The telecoms giant has blamed the persistent load shedding by Zimbabwe’s power utility, ZESA. Econet says there was a fault with the generators supporting the network during power outages. Econet says the problem has been solved and connectivity is gradually being restored across the country.
In light of this, Econet’s founder and Zimbabwe’s most decorated entrepreneur, Strive Masiyiwa has commented:
Why I hate corruption!
In about 2007, as Zimbabwe lurched into hyper inflation, and foreign currency disappeared, our local management were faced with a big, big problem:
The cell phone network is one of the biggest single consumer of electricity in the country. Over 10MW distributed nationally. Base stations were collapsing, and service was degrading on a daily basis.
The management travelled to SA to meet the board and discuss an emergency solution:
We brought in experts including many former engineers of the national power company [ZESA] to try and understand what could be done.
There is no problem without a solution, if you bring in the right people!
Finally we came up with a plan, and we asked the CEO of Econet Zimbabwe to present it to the management of ZESA:
The plan would have unlocked over $250m in loans guaranteed by us, and over 500MW of power. It would have seen the country able to build new facilities.
The response from the ZESA management [at the time] was scandalous!
They told us: “since you are not popular with government, they will not listen to you. Let’s form a private company with some of our own executives, and you can lend money to that company secretly!”
One even proposed his brother as a director of such a company!
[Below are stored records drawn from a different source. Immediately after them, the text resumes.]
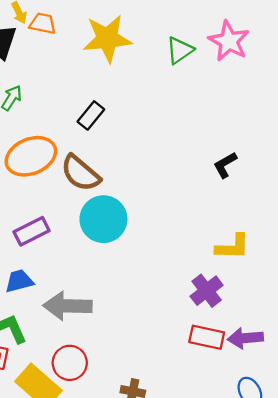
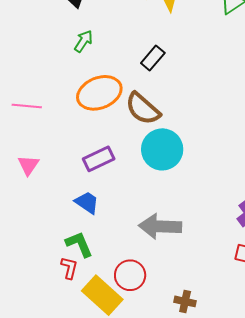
blue trapezoid: (19, 281) -> (87, 202), turned 48
gray arrow: (68, 306) -> (160, 226), moved

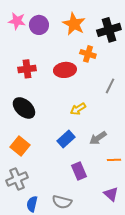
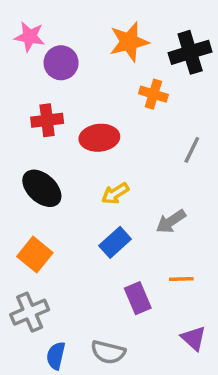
orange star: (74, 24) -> (129, 42), turned 30
purple circle: (39, 25) -> (61, 63), moved
red ellipse: (65, 70) -> (99, 138), moved
yellow arrow: (78, 109) -> (115, 194), moved
gray arrow: (98, 138) -> (171, 221), moved
orange line: (114, 160) -> (181, 279), moved

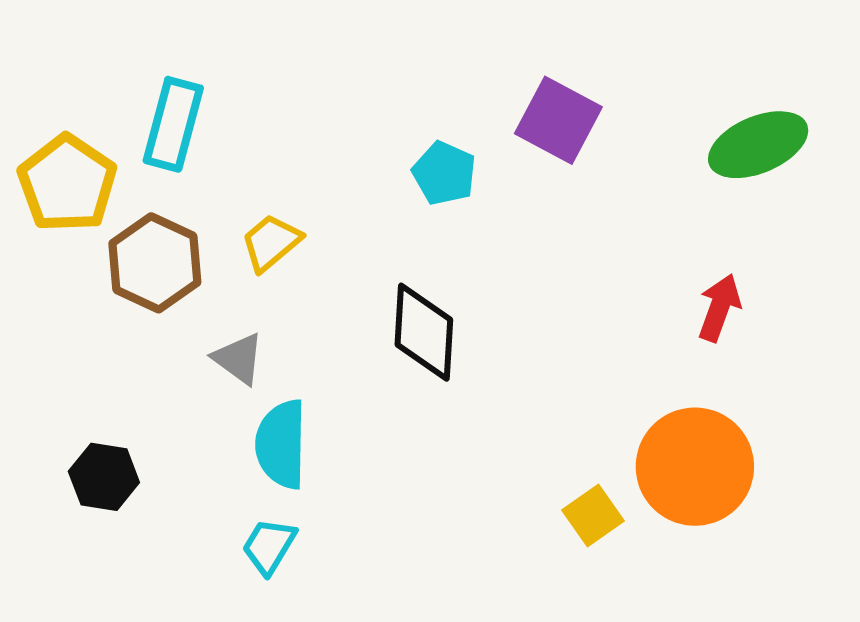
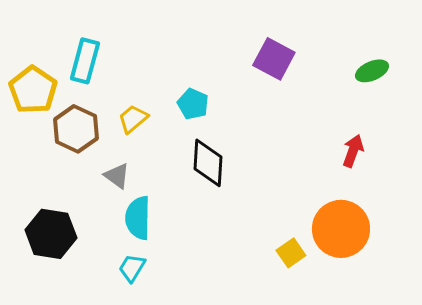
green ellipse: (758, 145) -> (372, 71), size x0.7
cyan pentagon: (444, 173) -> (193, 104), moved
black hexagon: (104, 477) -> (51, 234), size x1.5

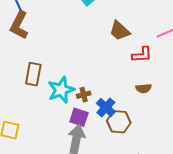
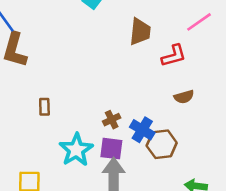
brown trapezoid: (120, 31) -> (140, 32), turned -115
brown rectangle: (33, 74) -> (44, 107), size x0.6
cyan star: (61, 90) -> (76, 150), moved

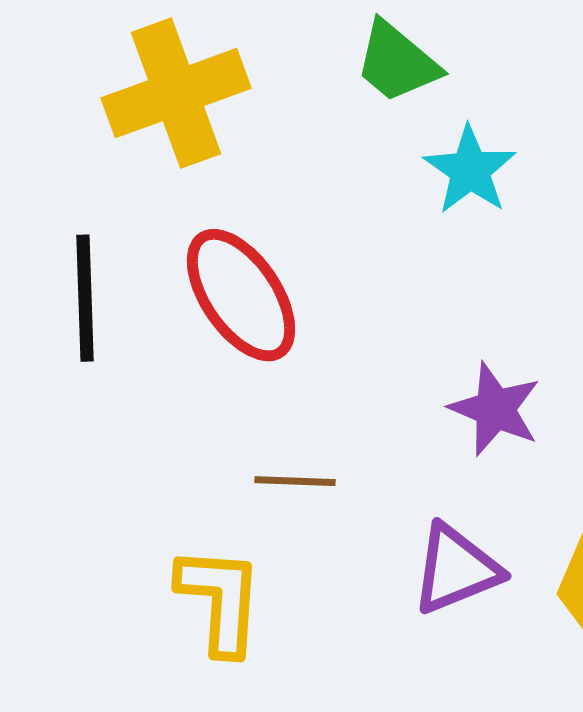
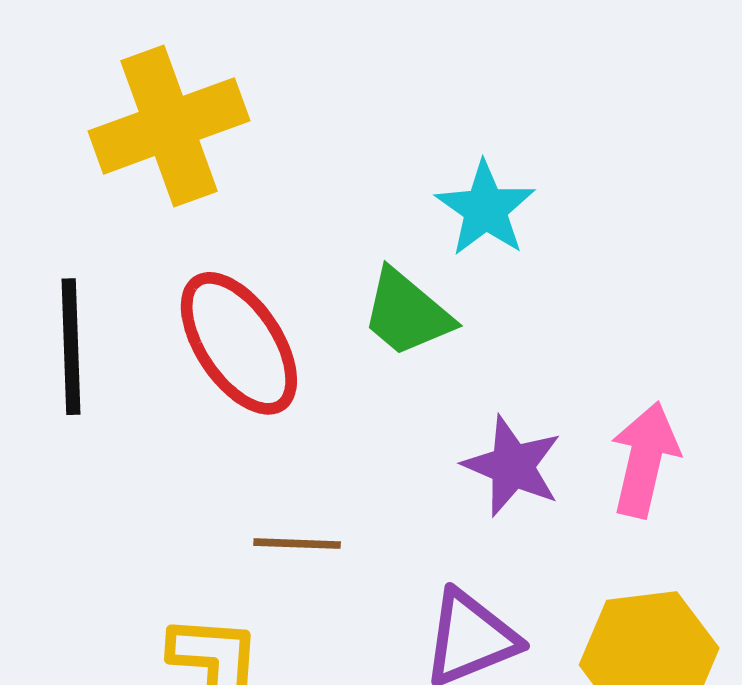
green trapezoid: (397, 62) -> (407, 313), moved

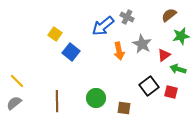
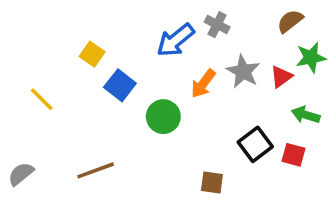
orange arrow: (119, 51) -> (203, 84), turned 48
red triangle: (164, 55) -> (281, 77), moved
yellow line: (17, 81) -> (42, 99), moved
green circle: (96, 98) -> (163, 117), moved
brown line: (57, 101) -> (96, 170), turned 70

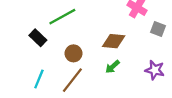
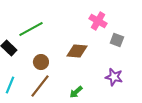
green arrow: (112, 67) -> (76, 92), moved

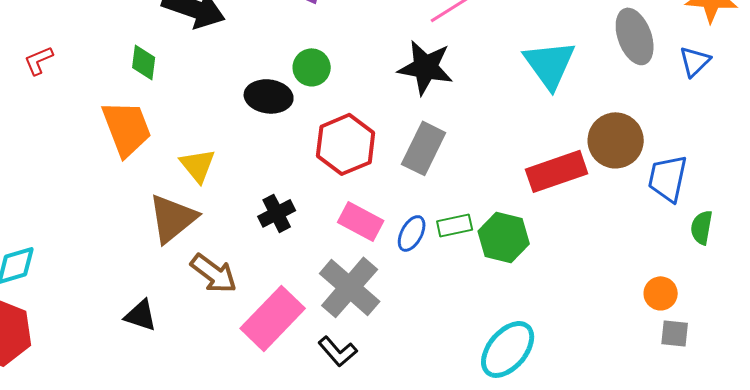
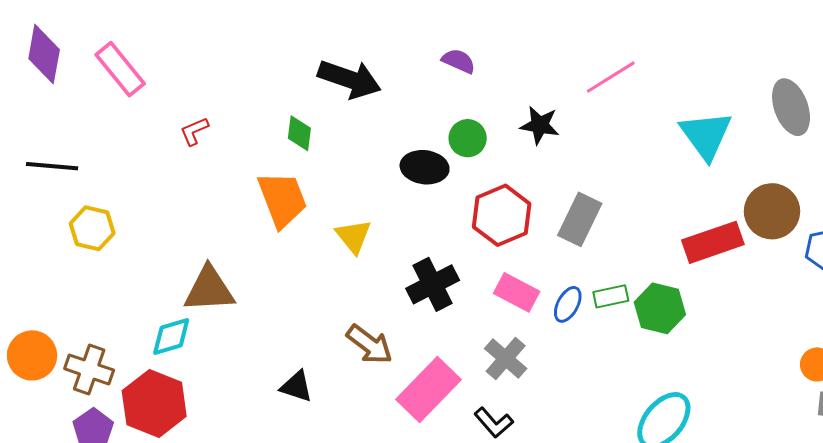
black star: (426, 67) -> (540, 125), moved, size x0.7
black cross: (277, 213) -> (433, 284), size x1.4
brown triangle: (173, 218) -> (209, 289), moved, turned 36
gray cross: (350, 287) -> (506, 358), size x0.7

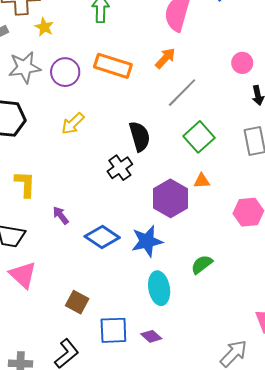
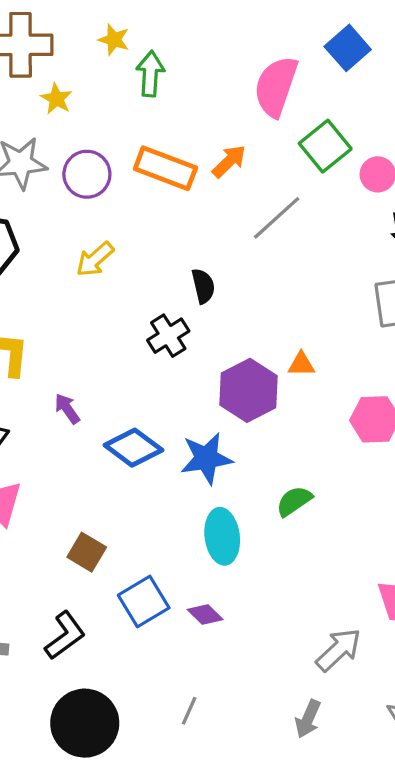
orange arrow: (165, 58) -> (229, 161), moved
black semicircle: (140, 136) -> (203, 286), size x0.7
green square: (199, 137) -> (325, 146), moved
blue square: (113, 330) -> (144, 602), turned -32

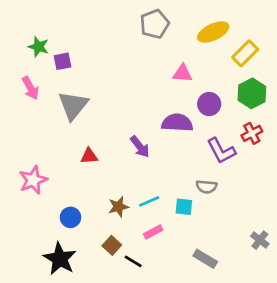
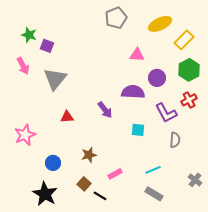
purple square: (62, 61) -> (47, 46), turned 32
gray semicircle: (207, 187) -> (175, 140), moved, turned -91
cyan line: (149, 201) -> (153, 170), moved
cyan square: (184, 207) -> (138, 130), moved

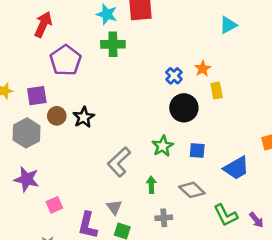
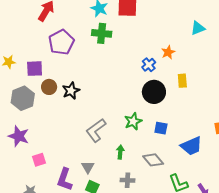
orange star: (203, 69) -> (168, 52), moved

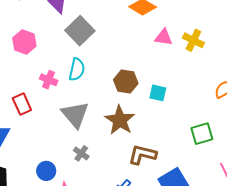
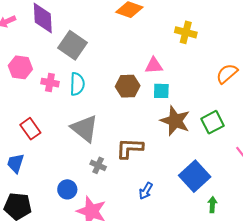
pink triangle: (164, 37) -> (154, 66), moved
pink cross: (49, 80) -> (50, 83), moved
brown star: (120, 120) -> (175, 121), moved
brown L-shape: (142, 155) -> (130, 148), moved

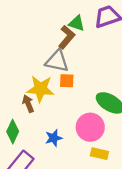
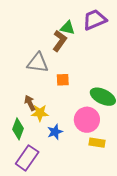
gray triangle: (57, 61) -> (38, 63), moved
yellow star: (40, 89) -> (40, 113), moved, size x0.7

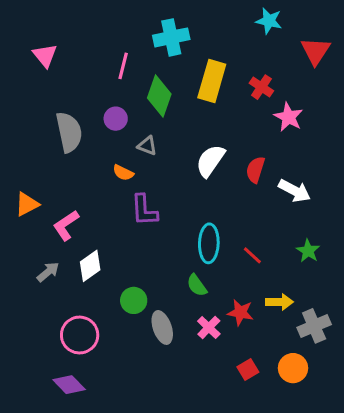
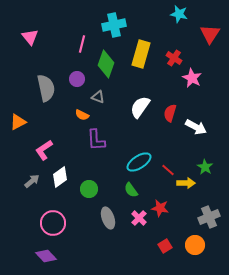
orange triangle: (27, 204) -> (18, 122), moved
cyan ellipse: (209, 243) -> (139, 162), turned 55
green circle: (134, 300) -> (89, 189), moved
yellow arrow: (279, 302) -> (186, 183), moved

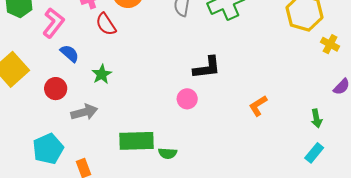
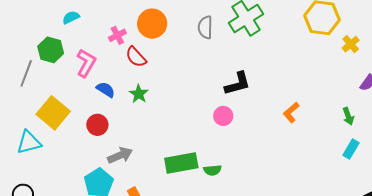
yellow cross: (330, 44) -> (351, 44), turned 30
green star: (102, 74) -> (139, 94), moved
gray arrow: (84, 112) -> (120, 155), moved

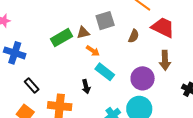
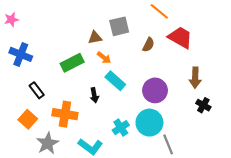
green rectangle: (61, 38) -> (72, 63), moved
brown arrow: (165, 60) -> (195, 78), moved

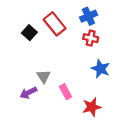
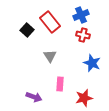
gray triangle: (44, 76) -> (50, 56), moved
pink rectangle: (66, 92) -> (60, 84), turned 32
purple arrow: (28, 93) -> (34, 97), moved, turned -133

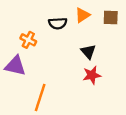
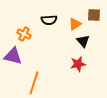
orange triangle: (82, 15) -> (75, 24), moved
black triangle: (88, 52) -> (83, 41), moved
I was stunned when I heard.
Next we approached the power regulator, and asked for an independent license to produce power. They told us that they had already given licenses to people who had not built, so they could not issue another license, even though they appreciated, we could build!
And guess what?!
The politically connected guys who had licenses were then tipped off, and they came rushing to see us, with the most ludicrous corrupt proposals:
“You provide 100% funding, and give me 51% for free” one demanded.
One guy even flew to SA in a bid to see me personally!
I refused to even see him!
Our board withdrew the efforts, and we just gritted our teeth to weather the storm.
We were forced to shut down large sections of our network.